# Samsung ML-1610 an Fritz.Box 7270 Problem



## emmaspapa (30. September 2008)

Problem:

Samsung Laser ML-1610 steckt am USB-Port der Fritz.Box. Unter XP kann ich ganz normal drucken. Unter Vista ohne SP1 funktioniert es auch tadellos. Da ich aber immer die neuesten Updates nutze, halte ich mein Vista immer up-to-date. Dummerweise funktioniert der Drucker seit SP1 nicht mehr.

Fehler beim installieren des Treibers:

Der Kernelmodus-Druckertreiber ML-1610 kann nicht installiert werden.
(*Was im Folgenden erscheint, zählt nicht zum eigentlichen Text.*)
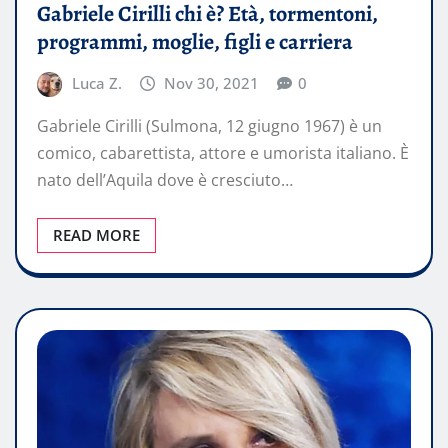
Gabriele Cirilli chi è? Età, tormentoni,
programmi, moglie, figli e carriera
Luca Z.
Nov 30, 2021
0
Gabriele Cirilli (Sulmona, 12 giugno 1967) è un
comico, cabarettista, attore e umorista italiano. È
nato dell’Aquila dove è cresciuto…
READ MORE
Den Treiber für Vista 64bit habe ich aus verschiedenen Quellen geladen, keiner funktioniert.

Kennt jemand das Problem und hat es gelöst?

Dem Samsungservice ist dieses Problem angeblich nicht bekannt  Direktanschluss am PC bringt auch keine Besserung.


----------



## Stefan Payne (30. September 2008)

1. Warum nimmst überhaupt einen Treiber von Samsung?!
Das Teil müsst doch PCL können, oder??

2. Wenn der nicht geht, nimm 'nen anderen.


----------



## emmaspapa (30. September 2008)

PLC kann er nicht.


----------